Detecting handles of kitchen appliances using Faster R-CNN

Course Project for CMSC828K (Preception for Robotics), UMD College Park (January 2016-April 2016)
Obtained annotations for data using Amazon Mechanical Turks and trained Faster R-CNN [3] models for detection of handles of common kitchen appliances.

Training baseline deep networks for simple problems (MNIST, CIFAR-10)

Course Projects for ENEE633 (Statistical Pattern Classification) and ENEE731 (Image Understanding), UMD College Park
Trained baseline deep models for MNIST digit classification and CIFAR-10 classification.

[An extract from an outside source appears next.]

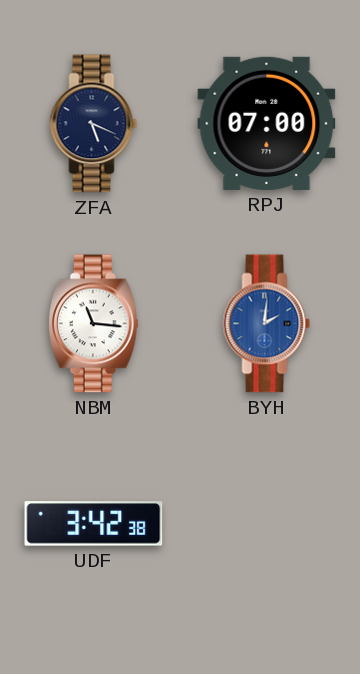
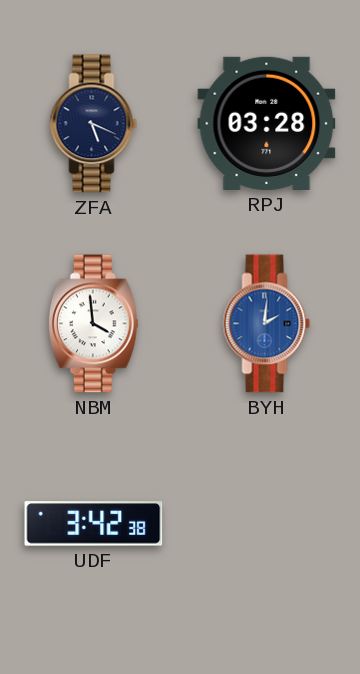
RPJ: 07:00 -> 03:28
NBM: 11:16 -> 3:59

Estimating Number of People in Images of Very High Density Crowds

Master's thesis, IIT Kanpur (May 2014-June 2015)
The task was to find the number of people in images of crowds taken at concerts, rallies, demonstrations, sports events, religious processions and ceremonies, fairs, etc. Exploited multiple sources - head counts, Fourier analysis, GLCM features, and interest point based counting. Used deformable part models (DPM) for detecting heads and estimating their count and confidence. Implemented Fourier analysis based counting by finding local maxima in reconstructed gradient images of crowds. Trained a support vector regression model on interest points (SIFT features) to obtain an estimate of the count. Obtained the final count by fusing counts from different sources using support vector regression. Paper based on the work.

Femtocell Networks

Term Paper for EE670 (Wireless Communications), IIT Kanpur (January 2014-April 2014)

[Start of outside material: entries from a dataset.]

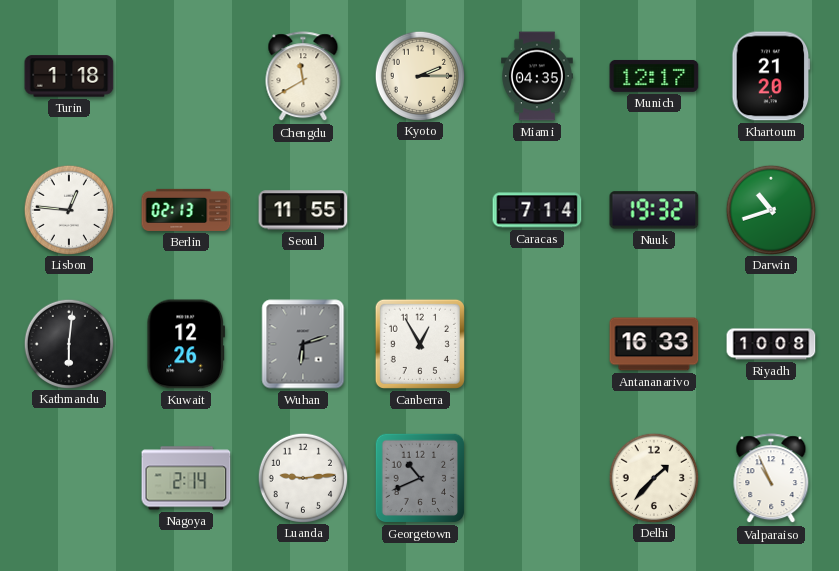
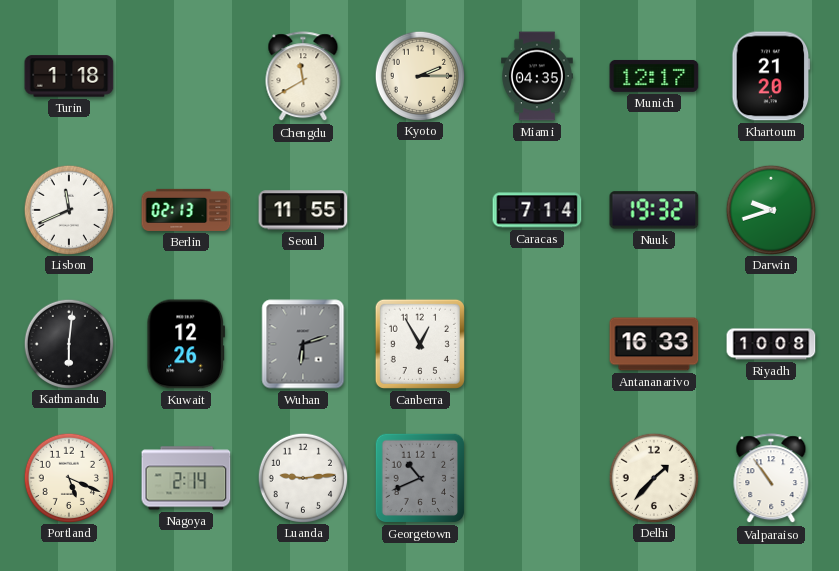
Lisbon: 12:46 -> 11:41
Darwin: 10:42 -> 9:42
Portland: none -> 5:19
Valparaiso: 10:56 -> 10:54
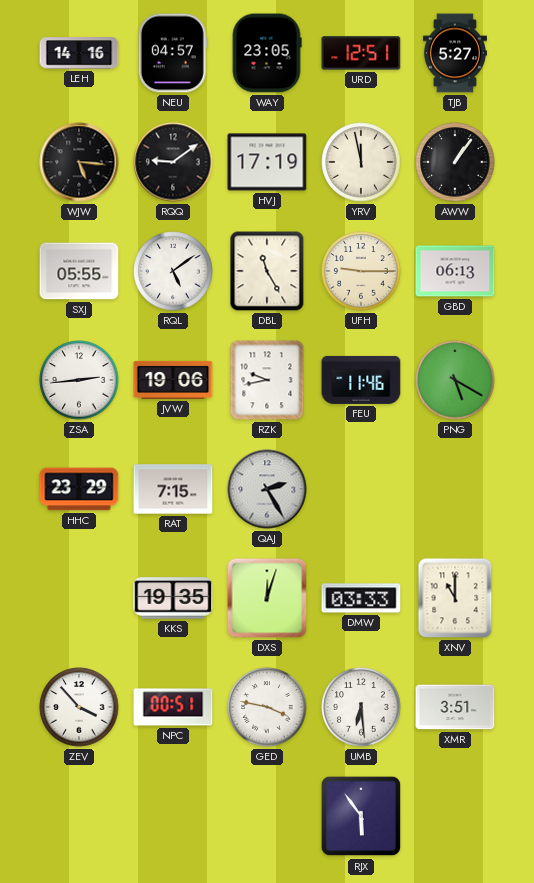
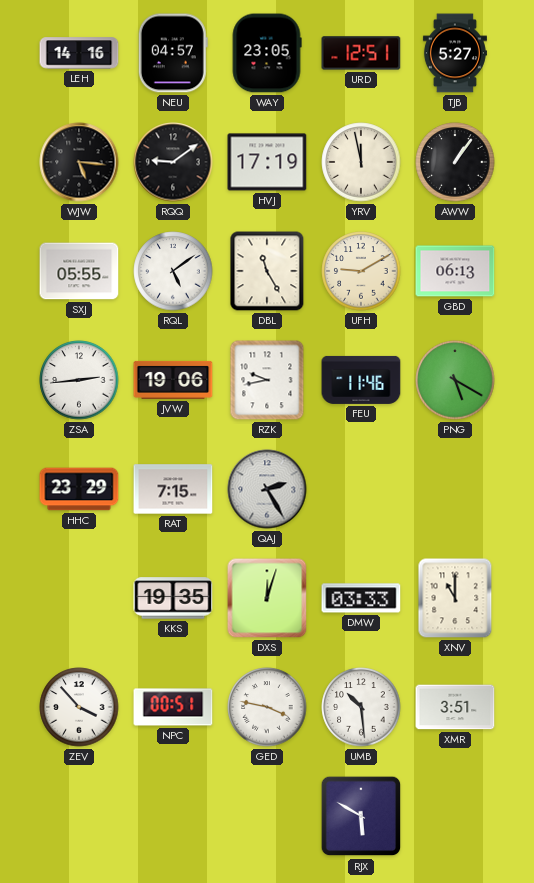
UFH: 9:15 -> 9:10
UMB: 6:29 -> 10:29
RJX: 5:54 -> 5:50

Robust Methods for Estimation problems

Term Paper for EE602 (Statistical Signal Processing), IIT Kanpur (August 2013-November 2013)

Real-time Continuous Speech Recognition System for English

Course Project for EE627 (Speech Recognition), IIT Kanpur (August 2013-November 2013)

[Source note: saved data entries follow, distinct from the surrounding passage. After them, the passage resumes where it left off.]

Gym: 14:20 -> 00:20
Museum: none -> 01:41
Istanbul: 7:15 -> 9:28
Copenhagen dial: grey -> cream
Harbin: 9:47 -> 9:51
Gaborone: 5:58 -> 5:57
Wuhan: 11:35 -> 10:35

Multiple Object Tracking Using Kalman Filter

Course Project for EE698J (Kalman Filter and Applications), IIT Kanpur (August 2013-November 2013)
Established the Kalman model with centroid and area of objects and used these to solve correspondence problem. Integrated initial covariance determination algorithm with the tracking process to obtain better results.

Detection and Pose Estimation of Multiple texture-less 3-D Objects in Images and Videos

Summer Internship at Czech Technical University, Prague (May 2013-July 2013)
Detection and pose estimation of multiple texture-less 3-D objects in images and videos. Used a two stage edge-based procedure for the task: Hypothesis generation, and verification. Assigned entropies calculated using histograms of oriented gradients (HOG) as weights to pixels for training. The hypothesis was generated using the edge-based descriptor thus obtained and fast search by index tables. Employed improved oriented chamfer matching, improved by selecting discriminative edges, for verification. Achieved an improvement of 3-10% over existing state of the art.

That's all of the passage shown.